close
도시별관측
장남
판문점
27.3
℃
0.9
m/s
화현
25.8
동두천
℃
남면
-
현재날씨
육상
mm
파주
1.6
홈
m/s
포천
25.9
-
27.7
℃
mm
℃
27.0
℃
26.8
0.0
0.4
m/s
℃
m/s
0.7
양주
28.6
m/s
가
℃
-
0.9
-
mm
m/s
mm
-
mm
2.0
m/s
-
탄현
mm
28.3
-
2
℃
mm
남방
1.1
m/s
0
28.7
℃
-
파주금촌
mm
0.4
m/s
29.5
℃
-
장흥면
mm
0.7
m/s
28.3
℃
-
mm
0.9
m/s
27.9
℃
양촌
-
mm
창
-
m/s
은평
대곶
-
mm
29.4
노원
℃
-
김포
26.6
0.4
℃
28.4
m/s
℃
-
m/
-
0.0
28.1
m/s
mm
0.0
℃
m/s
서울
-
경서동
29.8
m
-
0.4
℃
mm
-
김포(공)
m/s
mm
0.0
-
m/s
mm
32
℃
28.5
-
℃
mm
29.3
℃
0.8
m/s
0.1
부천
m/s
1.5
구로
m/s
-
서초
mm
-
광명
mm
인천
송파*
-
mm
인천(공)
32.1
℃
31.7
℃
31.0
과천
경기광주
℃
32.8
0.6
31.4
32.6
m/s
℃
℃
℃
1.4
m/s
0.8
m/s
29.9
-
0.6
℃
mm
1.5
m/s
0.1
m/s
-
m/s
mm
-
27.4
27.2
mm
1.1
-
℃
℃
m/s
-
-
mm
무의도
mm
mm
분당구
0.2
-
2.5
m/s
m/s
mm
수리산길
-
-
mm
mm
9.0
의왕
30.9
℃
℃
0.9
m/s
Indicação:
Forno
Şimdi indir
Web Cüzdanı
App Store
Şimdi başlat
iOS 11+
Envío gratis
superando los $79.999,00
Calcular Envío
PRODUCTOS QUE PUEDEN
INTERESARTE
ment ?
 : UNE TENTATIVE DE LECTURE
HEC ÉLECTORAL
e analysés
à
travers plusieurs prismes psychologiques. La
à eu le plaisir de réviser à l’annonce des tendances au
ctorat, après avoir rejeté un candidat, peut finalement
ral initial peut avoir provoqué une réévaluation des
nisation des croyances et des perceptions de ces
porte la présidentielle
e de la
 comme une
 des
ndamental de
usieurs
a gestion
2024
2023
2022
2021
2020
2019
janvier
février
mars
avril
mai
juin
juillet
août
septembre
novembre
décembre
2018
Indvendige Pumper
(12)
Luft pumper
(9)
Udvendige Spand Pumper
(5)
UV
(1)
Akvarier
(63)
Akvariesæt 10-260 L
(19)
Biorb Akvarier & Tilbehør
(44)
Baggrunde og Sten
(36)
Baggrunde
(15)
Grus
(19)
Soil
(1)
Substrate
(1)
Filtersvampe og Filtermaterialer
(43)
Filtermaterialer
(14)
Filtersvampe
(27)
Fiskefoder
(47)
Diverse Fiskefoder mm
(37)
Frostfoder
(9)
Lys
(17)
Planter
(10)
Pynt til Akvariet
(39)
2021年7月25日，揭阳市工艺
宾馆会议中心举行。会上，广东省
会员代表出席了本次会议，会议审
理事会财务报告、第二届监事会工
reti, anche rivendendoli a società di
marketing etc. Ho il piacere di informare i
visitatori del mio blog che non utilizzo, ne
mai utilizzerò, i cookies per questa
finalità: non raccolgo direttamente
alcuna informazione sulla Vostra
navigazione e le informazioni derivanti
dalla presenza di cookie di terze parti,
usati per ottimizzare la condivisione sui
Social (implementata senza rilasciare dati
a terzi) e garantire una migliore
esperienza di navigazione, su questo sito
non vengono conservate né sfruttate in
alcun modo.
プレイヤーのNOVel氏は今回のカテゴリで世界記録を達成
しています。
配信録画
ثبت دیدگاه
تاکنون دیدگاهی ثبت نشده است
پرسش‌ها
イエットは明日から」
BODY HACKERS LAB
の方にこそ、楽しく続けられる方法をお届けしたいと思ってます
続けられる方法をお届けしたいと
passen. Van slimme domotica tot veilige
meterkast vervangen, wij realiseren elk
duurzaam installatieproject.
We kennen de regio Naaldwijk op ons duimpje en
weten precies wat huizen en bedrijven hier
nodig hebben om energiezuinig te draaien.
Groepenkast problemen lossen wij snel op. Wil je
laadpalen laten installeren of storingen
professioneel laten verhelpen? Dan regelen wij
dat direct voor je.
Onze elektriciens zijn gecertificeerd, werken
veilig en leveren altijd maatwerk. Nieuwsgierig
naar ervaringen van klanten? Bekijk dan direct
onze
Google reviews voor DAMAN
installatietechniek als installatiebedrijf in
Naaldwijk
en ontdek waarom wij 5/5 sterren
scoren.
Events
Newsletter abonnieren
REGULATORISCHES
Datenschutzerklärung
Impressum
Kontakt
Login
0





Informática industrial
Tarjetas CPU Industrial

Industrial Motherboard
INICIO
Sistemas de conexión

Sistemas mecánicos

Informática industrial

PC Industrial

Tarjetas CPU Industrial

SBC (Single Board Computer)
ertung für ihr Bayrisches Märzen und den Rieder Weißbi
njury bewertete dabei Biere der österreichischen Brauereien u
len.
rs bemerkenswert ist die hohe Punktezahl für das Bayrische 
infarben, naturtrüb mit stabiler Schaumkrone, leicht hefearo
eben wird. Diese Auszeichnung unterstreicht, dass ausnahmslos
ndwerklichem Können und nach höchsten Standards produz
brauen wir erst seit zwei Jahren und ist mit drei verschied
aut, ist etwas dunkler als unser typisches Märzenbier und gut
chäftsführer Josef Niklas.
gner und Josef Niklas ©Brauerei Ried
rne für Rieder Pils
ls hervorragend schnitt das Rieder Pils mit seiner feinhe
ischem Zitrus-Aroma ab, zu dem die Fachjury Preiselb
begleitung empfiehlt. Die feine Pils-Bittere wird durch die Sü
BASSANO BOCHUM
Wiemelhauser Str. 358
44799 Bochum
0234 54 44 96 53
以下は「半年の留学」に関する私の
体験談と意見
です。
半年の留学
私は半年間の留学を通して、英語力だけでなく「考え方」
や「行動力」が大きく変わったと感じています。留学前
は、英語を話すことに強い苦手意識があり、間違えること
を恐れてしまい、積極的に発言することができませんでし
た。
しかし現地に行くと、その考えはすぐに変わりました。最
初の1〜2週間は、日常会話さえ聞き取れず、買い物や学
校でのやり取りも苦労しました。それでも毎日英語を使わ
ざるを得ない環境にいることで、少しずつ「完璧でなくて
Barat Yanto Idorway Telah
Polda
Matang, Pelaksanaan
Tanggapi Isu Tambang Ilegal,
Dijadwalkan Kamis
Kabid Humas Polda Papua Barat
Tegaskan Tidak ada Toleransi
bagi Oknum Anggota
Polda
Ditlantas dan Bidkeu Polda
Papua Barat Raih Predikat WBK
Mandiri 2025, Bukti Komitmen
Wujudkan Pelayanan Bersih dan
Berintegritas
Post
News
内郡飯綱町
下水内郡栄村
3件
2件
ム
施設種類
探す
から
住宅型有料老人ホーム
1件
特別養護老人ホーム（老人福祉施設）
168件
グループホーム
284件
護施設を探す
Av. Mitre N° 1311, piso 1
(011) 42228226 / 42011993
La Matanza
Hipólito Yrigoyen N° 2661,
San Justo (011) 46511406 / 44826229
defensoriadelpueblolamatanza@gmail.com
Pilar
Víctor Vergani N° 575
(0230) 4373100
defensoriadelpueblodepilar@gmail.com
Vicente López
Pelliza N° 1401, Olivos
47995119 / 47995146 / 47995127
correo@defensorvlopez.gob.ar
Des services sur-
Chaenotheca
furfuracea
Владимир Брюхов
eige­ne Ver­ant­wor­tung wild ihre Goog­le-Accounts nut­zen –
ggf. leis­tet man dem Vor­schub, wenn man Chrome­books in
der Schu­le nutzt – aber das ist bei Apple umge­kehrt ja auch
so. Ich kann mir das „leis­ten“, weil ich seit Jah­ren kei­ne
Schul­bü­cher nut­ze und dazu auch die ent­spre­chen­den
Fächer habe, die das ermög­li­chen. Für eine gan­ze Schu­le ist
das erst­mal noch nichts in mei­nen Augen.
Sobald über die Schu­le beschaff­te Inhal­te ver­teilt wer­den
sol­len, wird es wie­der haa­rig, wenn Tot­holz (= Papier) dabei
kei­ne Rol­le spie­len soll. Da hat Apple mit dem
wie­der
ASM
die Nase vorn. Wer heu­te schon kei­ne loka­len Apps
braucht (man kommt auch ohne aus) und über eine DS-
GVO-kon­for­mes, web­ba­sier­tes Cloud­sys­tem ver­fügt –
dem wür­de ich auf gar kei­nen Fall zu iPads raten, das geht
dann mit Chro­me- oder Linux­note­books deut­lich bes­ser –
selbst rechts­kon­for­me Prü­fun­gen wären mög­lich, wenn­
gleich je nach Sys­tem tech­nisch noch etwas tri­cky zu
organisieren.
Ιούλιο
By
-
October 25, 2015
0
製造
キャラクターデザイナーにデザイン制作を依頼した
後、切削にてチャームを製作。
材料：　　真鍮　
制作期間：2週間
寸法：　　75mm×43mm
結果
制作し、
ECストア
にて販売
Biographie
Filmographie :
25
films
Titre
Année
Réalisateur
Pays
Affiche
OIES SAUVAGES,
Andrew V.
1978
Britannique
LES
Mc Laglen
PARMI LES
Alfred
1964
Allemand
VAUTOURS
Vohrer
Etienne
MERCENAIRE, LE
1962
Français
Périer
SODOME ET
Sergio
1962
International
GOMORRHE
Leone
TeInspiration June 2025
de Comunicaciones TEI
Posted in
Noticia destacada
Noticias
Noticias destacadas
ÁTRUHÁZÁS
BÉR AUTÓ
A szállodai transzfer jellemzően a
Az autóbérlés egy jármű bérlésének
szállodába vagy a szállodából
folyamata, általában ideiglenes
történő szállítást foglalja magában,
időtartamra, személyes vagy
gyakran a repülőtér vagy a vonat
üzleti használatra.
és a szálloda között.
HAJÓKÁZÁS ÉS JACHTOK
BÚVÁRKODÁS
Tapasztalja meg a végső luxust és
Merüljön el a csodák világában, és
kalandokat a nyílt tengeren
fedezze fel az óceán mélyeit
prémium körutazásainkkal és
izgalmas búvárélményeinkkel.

**YOUR OBJECTIVE**
Find the lines above that contain "Barat" and report their number, without comment.

**WRITTEN SOLUTION**
3